Psychology of Abnormal Behavior (240/PSY/MD201) — 3 Credits | 75 Marks. An introduction to psychological disorders covering definitions and models of abnormality, major categories of mental disorders (anxiety disorders, mood disorders, psychotic disorders, personality disorders), causes, symptoms, and treatment approaches including psychotherapy and pharmacotherapy.
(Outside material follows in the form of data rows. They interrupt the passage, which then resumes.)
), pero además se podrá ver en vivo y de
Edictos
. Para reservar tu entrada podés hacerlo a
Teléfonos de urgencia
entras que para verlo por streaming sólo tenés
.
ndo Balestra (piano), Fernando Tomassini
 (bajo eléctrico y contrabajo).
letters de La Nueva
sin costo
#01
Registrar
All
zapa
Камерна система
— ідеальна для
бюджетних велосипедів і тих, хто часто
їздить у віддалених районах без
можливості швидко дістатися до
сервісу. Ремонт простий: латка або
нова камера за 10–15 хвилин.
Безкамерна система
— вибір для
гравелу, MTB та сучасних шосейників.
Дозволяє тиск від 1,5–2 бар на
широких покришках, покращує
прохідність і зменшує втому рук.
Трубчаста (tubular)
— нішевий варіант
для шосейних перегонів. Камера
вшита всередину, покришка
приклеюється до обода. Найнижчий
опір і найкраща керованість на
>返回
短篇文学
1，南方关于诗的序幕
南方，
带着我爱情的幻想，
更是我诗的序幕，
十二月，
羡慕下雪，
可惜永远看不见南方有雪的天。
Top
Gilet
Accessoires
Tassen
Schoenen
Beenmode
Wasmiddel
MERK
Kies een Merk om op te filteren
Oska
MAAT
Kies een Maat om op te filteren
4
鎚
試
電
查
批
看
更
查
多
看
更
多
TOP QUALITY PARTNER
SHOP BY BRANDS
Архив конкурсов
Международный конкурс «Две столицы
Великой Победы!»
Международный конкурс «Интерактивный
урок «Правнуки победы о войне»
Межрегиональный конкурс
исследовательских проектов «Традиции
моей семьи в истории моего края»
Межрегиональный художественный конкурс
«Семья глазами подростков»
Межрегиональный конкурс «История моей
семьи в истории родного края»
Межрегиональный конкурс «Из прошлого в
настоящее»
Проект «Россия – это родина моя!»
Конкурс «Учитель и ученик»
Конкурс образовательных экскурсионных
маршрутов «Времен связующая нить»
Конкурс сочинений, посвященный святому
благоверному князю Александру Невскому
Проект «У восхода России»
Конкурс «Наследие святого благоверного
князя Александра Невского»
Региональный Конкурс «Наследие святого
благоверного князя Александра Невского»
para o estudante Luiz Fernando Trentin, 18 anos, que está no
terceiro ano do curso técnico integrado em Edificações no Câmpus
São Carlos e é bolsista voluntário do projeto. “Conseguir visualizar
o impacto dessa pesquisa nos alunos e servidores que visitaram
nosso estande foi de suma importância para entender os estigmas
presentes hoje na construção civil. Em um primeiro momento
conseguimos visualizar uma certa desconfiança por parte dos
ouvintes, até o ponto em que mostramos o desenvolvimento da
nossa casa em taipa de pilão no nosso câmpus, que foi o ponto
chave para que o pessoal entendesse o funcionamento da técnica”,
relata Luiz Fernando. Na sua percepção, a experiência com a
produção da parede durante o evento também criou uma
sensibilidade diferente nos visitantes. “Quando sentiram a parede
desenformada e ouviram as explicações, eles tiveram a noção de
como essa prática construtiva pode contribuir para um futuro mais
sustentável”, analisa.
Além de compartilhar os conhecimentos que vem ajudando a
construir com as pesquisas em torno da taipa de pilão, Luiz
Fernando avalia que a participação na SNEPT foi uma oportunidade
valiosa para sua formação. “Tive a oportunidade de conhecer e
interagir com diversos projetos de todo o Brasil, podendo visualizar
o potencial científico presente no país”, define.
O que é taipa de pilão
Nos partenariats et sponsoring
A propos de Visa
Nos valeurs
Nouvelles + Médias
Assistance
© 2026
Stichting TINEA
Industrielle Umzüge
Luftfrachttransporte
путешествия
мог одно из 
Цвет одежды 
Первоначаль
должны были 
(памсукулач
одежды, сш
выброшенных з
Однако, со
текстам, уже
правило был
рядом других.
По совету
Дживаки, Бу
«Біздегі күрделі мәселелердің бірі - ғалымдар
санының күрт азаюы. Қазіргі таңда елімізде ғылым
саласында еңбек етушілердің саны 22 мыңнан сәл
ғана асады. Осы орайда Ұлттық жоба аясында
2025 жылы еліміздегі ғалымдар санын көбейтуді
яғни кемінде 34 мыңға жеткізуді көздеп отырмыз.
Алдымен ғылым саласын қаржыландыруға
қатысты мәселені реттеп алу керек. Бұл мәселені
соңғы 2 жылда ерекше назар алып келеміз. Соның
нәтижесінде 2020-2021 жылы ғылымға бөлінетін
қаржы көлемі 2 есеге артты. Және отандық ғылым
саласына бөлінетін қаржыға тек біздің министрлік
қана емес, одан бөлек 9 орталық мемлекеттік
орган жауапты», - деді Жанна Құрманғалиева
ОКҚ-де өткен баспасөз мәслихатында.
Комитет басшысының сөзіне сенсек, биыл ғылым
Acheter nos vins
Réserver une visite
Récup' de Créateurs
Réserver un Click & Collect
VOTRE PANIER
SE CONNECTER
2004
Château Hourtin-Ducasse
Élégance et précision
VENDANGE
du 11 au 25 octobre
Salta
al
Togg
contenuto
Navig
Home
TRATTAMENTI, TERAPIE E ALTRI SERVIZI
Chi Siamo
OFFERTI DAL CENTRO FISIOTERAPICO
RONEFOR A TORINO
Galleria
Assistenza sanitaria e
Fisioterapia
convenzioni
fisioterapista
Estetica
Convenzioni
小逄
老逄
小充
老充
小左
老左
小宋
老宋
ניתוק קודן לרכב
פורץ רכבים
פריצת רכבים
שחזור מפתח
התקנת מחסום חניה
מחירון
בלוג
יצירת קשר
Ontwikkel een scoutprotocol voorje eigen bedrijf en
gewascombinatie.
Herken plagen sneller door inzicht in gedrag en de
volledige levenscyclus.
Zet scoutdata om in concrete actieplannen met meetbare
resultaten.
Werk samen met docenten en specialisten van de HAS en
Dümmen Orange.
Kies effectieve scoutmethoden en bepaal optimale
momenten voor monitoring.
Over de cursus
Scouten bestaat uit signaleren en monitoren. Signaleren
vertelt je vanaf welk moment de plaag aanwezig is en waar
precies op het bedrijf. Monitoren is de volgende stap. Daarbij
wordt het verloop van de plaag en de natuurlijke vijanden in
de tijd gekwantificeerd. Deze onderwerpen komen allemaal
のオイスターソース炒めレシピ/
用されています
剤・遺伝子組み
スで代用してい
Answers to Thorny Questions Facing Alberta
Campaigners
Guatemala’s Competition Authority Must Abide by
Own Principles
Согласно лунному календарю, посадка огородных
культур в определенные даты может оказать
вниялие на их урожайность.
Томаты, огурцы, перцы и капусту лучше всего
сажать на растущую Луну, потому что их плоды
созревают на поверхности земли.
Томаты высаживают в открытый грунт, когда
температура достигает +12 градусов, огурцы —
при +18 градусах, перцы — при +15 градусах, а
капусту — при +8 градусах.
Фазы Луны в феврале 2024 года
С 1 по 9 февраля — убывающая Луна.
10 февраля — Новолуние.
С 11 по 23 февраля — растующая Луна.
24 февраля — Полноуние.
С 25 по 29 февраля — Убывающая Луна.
Introduction to Data Science (Minor | 240/CS/MI201) — Course Code: MIC-2 | Category: Minor Course | Course ID: 240/CS/MI201 | 2 Credits | 50 Marks (Theory Internal: 15 marks | Theory External: 35 marks) | Duration: 2 hrs. This Minor Course introduces data science fundamentals including data types, Python basics, and data analysis using NumPy, Pandas, and visualization tools. Exam Note: The examiner will set nine questions in total. Question one will have seven parts from all units and the marks of the first question will be 20% of total marks of the Question Paper. The remaining eight questions are set by taking two questions from each unit, each carrying 20% of total marks. Students attempt five questions in total, the first being compulsory and selecting one from each unit. Course Objectives: To explore data types, Python fundamentals, special data formats, and advanced data manipulation using NumPy, Pandas, and data visualization tools for effective data analysis and presentation. Unit I: Data Types and Big Data — Understanding data, types of data, data evaluation, data sources, preparing and gathering data, digital data, introduction to big data, sources of big data, and characteristics of big data including Volume, Velocity, Variety, Veracity, and Value. Important Topics: Types of Data, Data Sources, Big Data, Characteristics of Big Data (5 V's). Unit II: Python Fundamentals — Python program execution environment, Python statements, expressions, flow control statements, functions, and scope of variables. Important Topics: Python Execution Environment, Control Statements (if, loops), Functions, Scope of Variables. Unit III: Python Data Structures — Lists and list methods, tuples and tuple methods, arrays, dictionaries and dictionary methods, sets and related methods, strings, and string processing methods. Important Topics: List and List Methods, Tuples, Dictionaries, Sets, String Functions. Unit IV: NumPy, Pandas and Data Visualization — Introduction to NumPy, features of NumPy, mathematical and statistical functions, nd-arrays, introduction to Pandas, features of Pandas, Series data structure, DataFrames, creation and manipulation of DataFrames. Data visualization using Matplotlib including graph plotting, legends, colors, and labels. Introduction to Seaborn, Plotly, and Dash packages for advanced visualization. Important Topics: NumPy Features, ndArray, Pandas Series, DataFrame Creation and Manipulation, Matplotlib, Seaborn, Plotly.